Laptop graphics are always a minefield of barely adequate hardware. I really hope this, as well as Nvidia's ION chipsets see an end to these dark days.
Because "adequate" can have vastly different meanings, depending on what you use your GPU for. I use it mostly for eye-candy at the GUI level. I play a bit with Google Earth and that's about all. My Intel GMA can do that just fine.
If, however, I were into heavy gaming, I would find this setup unusable (down to the fact I don't run Windows).
I am not sure how well an Intel GMA would fare if it were used as a number cruncher. I suspect it wouldn't excel, but, compared to x86 vector hardware, even a lowly GPU should hold it's own well.
That's a problem inherent in the nature of HD codecs. Decoding with a general-purpose CPU is too inefficient. Any platform that has acceptable power consumption for the ultra-portable market is going to have to use dedicated decoding hardware. Once you take HD decoding off the list of things the CPU has to be fast enough for, you have the option to use a small, low-power CPU like the Atom. I don't see any room for improvement by using a different arrangement. Software writers will just have to get used to using the OS provided decoders so that any accelerators present can be used.

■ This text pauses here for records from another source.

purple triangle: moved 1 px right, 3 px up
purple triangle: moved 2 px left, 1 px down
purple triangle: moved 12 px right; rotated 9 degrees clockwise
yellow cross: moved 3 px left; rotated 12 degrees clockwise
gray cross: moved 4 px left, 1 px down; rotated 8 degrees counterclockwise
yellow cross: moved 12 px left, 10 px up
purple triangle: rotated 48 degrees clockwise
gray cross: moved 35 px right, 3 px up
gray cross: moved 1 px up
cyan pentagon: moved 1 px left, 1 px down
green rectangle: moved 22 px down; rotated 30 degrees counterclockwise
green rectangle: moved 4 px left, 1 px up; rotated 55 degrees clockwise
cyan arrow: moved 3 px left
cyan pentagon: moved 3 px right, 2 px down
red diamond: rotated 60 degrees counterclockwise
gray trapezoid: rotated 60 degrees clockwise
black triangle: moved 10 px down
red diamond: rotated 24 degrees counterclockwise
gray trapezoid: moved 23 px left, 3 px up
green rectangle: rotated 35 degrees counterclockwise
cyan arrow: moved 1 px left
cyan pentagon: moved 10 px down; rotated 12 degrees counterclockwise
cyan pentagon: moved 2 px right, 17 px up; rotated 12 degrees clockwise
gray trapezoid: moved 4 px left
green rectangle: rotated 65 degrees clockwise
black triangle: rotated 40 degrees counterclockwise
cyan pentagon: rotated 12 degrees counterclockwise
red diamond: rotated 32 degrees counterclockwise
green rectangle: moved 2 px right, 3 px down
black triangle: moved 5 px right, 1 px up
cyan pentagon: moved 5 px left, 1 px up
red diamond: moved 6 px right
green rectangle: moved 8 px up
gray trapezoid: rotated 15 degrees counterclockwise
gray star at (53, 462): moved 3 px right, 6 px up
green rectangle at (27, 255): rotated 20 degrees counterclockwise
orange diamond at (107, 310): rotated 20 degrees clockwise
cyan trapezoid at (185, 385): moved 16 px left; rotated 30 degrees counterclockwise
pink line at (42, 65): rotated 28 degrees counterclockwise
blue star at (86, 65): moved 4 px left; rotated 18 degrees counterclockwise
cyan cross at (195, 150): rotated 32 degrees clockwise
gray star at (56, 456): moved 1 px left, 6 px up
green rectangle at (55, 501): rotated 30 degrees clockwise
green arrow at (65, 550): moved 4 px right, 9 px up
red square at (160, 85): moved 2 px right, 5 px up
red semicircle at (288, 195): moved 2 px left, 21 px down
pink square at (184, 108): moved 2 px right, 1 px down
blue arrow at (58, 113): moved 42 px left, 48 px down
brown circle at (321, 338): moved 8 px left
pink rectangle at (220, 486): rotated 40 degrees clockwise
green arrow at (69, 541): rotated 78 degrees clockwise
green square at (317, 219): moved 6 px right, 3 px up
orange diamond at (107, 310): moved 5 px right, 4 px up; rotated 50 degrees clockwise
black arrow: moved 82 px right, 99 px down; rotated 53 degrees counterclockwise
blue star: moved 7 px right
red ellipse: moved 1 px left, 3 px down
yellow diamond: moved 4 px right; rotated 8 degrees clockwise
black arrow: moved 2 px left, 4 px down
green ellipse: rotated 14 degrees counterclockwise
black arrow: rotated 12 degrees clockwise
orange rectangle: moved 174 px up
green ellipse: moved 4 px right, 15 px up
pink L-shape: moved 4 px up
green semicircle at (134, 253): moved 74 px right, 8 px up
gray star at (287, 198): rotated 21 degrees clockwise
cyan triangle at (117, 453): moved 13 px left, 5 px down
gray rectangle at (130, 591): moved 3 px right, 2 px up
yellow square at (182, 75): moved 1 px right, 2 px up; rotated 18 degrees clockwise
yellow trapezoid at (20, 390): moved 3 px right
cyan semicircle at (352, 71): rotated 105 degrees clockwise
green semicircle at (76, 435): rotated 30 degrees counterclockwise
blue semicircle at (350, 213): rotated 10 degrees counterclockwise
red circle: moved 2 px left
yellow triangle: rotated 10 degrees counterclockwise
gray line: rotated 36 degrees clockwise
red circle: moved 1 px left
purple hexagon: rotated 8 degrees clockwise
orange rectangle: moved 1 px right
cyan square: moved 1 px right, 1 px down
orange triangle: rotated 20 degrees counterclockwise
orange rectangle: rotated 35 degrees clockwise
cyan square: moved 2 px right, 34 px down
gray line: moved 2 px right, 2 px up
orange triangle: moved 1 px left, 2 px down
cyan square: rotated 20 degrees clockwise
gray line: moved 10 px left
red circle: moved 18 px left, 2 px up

Gettting used to using the OS provided codecs can be a problem, because it forces you into specific codec, that you may want to avoid and disallows to use codec you want to use.
For example, I can't imagine Bink being hardware accelerated anytime soon.
ION is the integrated GPU chip, the CPU is usually an Intel Atom. ION does a remarkably good job decoding HD video if hardware acceleration is enabled within the media app.